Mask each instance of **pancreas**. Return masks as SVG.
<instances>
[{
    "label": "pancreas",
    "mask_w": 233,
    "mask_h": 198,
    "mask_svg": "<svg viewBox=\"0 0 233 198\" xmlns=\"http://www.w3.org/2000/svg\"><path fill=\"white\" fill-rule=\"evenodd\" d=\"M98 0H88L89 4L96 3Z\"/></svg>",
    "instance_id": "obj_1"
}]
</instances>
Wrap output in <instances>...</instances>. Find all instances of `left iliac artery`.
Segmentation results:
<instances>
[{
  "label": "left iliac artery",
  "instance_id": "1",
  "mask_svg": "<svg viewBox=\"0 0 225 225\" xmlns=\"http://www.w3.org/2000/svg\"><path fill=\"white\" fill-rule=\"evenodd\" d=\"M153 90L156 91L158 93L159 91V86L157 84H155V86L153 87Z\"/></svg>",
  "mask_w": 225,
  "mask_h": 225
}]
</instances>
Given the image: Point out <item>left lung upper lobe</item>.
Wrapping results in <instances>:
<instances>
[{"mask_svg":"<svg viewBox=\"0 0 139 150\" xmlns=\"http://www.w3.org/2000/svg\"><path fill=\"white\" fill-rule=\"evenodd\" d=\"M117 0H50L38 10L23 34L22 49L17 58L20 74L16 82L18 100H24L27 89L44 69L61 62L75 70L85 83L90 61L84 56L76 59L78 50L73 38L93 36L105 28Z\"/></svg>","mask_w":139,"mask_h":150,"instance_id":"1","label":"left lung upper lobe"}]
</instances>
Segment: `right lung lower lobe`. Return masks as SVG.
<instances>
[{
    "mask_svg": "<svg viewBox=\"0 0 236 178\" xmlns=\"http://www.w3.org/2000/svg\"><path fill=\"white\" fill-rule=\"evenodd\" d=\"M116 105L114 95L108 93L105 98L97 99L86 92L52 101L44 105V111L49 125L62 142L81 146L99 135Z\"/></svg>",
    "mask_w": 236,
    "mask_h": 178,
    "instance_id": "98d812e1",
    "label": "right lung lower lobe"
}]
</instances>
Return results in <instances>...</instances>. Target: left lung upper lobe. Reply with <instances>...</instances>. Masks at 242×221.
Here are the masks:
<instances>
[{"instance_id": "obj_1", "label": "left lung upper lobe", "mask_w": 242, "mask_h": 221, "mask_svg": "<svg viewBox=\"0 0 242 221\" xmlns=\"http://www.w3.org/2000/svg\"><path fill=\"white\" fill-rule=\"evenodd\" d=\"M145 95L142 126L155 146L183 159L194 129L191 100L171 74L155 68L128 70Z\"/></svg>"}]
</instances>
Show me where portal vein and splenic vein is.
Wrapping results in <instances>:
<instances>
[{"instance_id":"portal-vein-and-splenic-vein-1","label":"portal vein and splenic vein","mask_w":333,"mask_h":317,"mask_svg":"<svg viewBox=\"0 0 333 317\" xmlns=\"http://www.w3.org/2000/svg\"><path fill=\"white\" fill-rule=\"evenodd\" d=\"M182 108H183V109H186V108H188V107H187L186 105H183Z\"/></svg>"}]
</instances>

# Task prompt
Repeat the entries exactly, leaving nothing out.

# Response below
Mask each instance of **pancreas**. Return masks as SVG.
<instances>
[{
    "label": "pancreas",
    "mask_w": 233,
    "mask_h": 198,
    "mask_svg": "<svg viewBox=\"0 0 233 198\" xmlns=\"http://www.w3.org/2000/svg\"><path fill=\"white\" fill-rule=\"evenodd\" d=\"M98 0H88L89 4L96 3Z\"/></svg>",
    "instance_id": "obj_1"
}]
</instances>
Wrap output in <instances>...</instances>. Find all instances of `left iliac artery`.
Segmentation results:
<instances>
[{
  "label": "left iliac artery",
  "instance_id": "1",
  "mask_svg": "<svg viewBox=\"0 0 225 225\" xmlns=\"http://www.w3.org/2000/svg\"><path fill=\"white\" fill-rule=\"evenodd\" d=\"M153 90L156 91L158 93L159 91V86L157 84H155V86L153 87Z\"/></svg>",
  "mask_w": 225,
  "mask_h": 225
}]
</instances>
Given the image: Point out <item>left lung upper lobe</item>.
Wrapping results in <instances>:
<instances>
[{"mask_svg":"<svg viewBox=\"0 0 139 150\" xmlns=\"http://www.w3.org/2000/svg\"><path fill=\"white\" fill-rule=\"evenodd\" d=\"M117 0H50L38 10L23 34L22 49L17 58L20 74L16 82L18 100H24L27 89L44 69L61 62L75 70L85 83L90 61L84 56L76 59L78 50L73 38L93 36L105 28Z\"/></svg>","mask_w":139,"mask_h":150,"instance_id":"1","label":"left lung upper lobe"}]
</instances>
Segment: `right lung lower lobe`. Return masks as SVG.
<instances>
[{
    "mask_svg": "<svg viewBox=\"0 0 236 178\" xmlns=\"http://www.w3.org/2000/svg\"><path fill=\"white\" fill-rule=\"evenodd\" d=\"M116 105L114 95L108 93L105 98L97 99L86 92L52 101L44 105V111L49 125L62 142L81 146L99 135Z\"/></svg>",
    "mask_w": 236,
    "mask_h": 178,
    "instance_id": "98d812e1",
    "label": "right lung lower lobe"
}]
</instances>
Return results in <instances>...</instances>. Target: left lung upper lobe. Reply with <instances>...</instances>. Masks at 242×221.
Here are the masks:
<instances>
[{"instance_id": "obj_1", "label": "left lung upper lobe", "mask_w": 242, "mask_h": 221, "mask_svg": "<svg viewBox=\"0 0 242 221\" xmlns=\"http://www.w3.org/2000/svg\"><path fill=\"white\" fill-rule=\"evenodd\" d=\"M145 95L142 126L155 146L183 159L194 129L191 100L171 74L155 68L128 70Z\"/></svg>"}]
</instances>
Show me where portal vein and splenic vein is.
Wrapping results in <instances>:
<instances>
[{"instance_id":"portal-vein-and-splenic-vein-1","label":"portal vein and splenic vein","mask_w":333,"mask_h":317,"mask_svg":"<svg viewBox=\"0 0 333 317\" xmlns=\"http://www.w3.org/2000/svg\"><path fill=\"white\" fill-rule=\"evenodd\" d=\"M182 108H183V109H186V108H188V107H187L186 105H183Z\"/></svg>"}]
</instances>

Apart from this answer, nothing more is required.